Chapter 323,638 wordsPublic domain

In Professor Murray’s two lines Zeus becomes “God,” “living waters” is taken from the Song of Solomon, and “God’s quiet garden” from Isaiah and Ezekiel. Such expressions, with their tender and beautiful associations, do not in the least convey the sense of the original. Used to describe the palace of a vicious, barbaric deity, they are a _mistranslation_. Also every one of the expressions referred to above is, wherever used, another mistranslation (although some may be necessitated by the limitation of language). Again there are other more pronounced mistranslations, some of which are pointed out by Verrall (_Bacchants of Euripides_). Thus where the very old man Cadmus, setting out on an unusual journey, merely says to his ancient comrade, “We have pleasantly forgotten that we are old” (_Bacchae_ 184-9). Professor Murray interpolates a stage direction, “_A mysterious strength and exaltation_” (from the god Dionysus) “_enters into him_”—and he alters the words of Cadmus to conform with the miracle:

Sweetly and forgetfully The dim years fall from off me!

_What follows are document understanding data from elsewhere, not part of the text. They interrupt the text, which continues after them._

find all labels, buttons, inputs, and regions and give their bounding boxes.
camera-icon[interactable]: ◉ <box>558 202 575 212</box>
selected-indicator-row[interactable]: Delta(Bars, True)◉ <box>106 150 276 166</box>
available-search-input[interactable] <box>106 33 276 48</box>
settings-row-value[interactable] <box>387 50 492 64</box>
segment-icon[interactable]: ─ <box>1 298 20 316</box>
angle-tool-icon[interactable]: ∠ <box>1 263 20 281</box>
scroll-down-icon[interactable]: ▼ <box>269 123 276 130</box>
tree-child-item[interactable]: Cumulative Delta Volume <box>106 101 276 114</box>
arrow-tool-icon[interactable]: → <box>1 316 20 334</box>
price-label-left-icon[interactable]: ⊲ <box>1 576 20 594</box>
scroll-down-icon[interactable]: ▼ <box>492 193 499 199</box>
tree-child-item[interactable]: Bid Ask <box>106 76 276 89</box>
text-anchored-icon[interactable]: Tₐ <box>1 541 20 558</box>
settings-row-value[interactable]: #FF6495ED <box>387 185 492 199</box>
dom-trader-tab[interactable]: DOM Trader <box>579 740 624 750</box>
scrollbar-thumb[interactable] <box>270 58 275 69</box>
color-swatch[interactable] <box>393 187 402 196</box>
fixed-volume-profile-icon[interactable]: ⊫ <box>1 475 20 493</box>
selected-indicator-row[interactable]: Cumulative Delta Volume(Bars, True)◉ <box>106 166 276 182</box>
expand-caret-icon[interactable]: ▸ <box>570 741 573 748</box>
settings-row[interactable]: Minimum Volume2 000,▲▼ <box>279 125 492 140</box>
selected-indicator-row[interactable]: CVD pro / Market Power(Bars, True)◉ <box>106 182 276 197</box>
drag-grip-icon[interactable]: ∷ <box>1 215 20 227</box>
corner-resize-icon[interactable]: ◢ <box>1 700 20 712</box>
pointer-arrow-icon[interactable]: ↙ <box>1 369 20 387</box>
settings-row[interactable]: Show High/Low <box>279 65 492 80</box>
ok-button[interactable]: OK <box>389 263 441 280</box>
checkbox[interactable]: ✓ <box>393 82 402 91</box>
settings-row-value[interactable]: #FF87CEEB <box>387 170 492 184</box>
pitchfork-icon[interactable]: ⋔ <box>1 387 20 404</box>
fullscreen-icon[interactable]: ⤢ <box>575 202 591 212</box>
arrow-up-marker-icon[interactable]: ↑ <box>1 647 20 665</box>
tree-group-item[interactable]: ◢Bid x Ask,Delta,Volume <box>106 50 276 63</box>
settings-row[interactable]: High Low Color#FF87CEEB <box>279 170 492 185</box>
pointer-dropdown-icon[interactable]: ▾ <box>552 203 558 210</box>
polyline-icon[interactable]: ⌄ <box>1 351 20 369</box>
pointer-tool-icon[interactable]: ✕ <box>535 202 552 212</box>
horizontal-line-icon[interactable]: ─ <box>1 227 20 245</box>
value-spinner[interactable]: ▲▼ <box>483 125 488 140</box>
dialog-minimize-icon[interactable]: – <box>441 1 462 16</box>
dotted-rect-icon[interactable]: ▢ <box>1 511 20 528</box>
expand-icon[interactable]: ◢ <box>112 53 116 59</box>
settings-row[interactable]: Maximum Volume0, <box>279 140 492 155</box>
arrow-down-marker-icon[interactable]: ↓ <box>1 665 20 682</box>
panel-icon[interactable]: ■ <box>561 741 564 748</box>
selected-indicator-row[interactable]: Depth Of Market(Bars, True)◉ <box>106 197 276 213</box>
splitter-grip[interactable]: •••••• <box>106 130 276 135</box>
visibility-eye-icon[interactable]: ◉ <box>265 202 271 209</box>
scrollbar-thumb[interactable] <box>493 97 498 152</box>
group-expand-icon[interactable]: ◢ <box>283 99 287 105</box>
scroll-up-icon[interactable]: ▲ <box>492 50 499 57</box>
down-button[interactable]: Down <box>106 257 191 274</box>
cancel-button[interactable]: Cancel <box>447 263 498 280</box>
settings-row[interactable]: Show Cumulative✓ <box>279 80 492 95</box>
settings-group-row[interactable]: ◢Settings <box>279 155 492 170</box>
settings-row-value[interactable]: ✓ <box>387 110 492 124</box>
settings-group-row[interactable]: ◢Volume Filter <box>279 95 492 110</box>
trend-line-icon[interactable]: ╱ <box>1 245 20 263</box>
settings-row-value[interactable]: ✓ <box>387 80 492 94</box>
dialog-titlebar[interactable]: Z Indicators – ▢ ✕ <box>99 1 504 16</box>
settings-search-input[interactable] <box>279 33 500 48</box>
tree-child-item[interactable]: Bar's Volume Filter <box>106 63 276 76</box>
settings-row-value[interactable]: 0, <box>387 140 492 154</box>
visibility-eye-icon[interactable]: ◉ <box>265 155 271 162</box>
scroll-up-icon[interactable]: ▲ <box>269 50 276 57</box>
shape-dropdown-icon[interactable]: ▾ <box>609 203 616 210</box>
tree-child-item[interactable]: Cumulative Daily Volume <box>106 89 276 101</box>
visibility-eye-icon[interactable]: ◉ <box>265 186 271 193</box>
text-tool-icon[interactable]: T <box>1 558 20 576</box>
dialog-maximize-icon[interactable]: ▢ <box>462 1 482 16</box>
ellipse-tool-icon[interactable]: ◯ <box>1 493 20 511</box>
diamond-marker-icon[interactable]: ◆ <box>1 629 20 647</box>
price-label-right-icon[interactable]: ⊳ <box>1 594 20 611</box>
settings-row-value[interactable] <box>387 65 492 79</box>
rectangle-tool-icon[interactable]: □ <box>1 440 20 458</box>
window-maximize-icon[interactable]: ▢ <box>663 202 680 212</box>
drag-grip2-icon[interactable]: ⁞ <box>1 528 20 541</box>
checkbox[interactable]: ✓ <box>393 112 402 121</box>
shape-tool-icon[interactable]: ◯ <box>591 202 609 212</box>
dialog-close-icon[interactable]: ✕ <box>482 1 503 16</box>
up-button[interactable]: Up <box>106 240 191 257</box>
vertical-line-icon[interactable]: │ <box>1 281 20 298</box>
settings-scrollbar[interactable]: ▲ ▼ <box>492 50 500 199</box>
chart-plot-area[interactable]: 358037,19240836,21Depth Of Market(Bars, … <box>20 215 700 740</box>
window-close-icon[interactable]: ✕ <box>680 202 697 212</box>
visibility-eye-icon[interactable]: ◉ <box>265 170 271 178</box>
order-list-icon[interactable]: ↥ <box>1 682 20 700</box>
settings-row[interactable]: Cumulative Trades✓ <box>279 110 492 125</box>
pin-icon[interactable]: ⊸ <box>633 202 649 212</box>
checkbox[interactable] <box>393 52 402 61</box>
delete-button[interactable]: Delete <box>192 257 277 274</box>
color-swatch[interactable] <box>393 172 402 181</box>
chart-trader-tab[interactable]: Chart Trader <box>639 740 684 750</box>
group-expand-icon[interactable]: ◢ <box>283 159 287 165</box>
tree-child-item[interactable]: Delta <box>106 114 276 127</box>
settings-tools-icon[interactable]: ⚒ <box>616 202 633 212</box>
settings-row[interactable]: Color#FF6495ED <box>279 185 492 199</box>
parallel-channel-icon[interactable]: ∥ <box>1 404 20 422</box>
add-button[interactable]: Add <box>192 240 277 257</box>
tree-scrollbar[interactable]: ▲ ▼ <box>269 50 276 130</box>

Here, therefore, we find _an important episode_ deliberately introduced into the play.

Take another instance which Verrall does not mention. In the very enthusiastic “Introductory Essay,” Professor Murray tells us that Euripides longed to escape from the bad, hard, irreligious Athenians[69] of that day, and proceeds as follows:

“What else is wisdom?” he asks, in a marvellous passage:—

What else is wisdom? What of man’s endeavour Or God’s high grace so lovely and so great? To stand from fear set free, to breathe and wait; To hold a hand uplifted over Hate; And shall not loveliness be loved for ever?

There is nothing here, nor in the translation that follows, to indicate that there has been any interference with the text. It is only upon turning to the notes _at the end of the translation_ (which the average reader would hardly study) that we find the third line is “_practically interpolated._” He gives reasons for this that are not easy to follow, and says “If I am wrong, the refrain is probably a mere cry for revenge;” I add that the latter is the generally accepted meaning, and the only meaning I can see in the original Greek.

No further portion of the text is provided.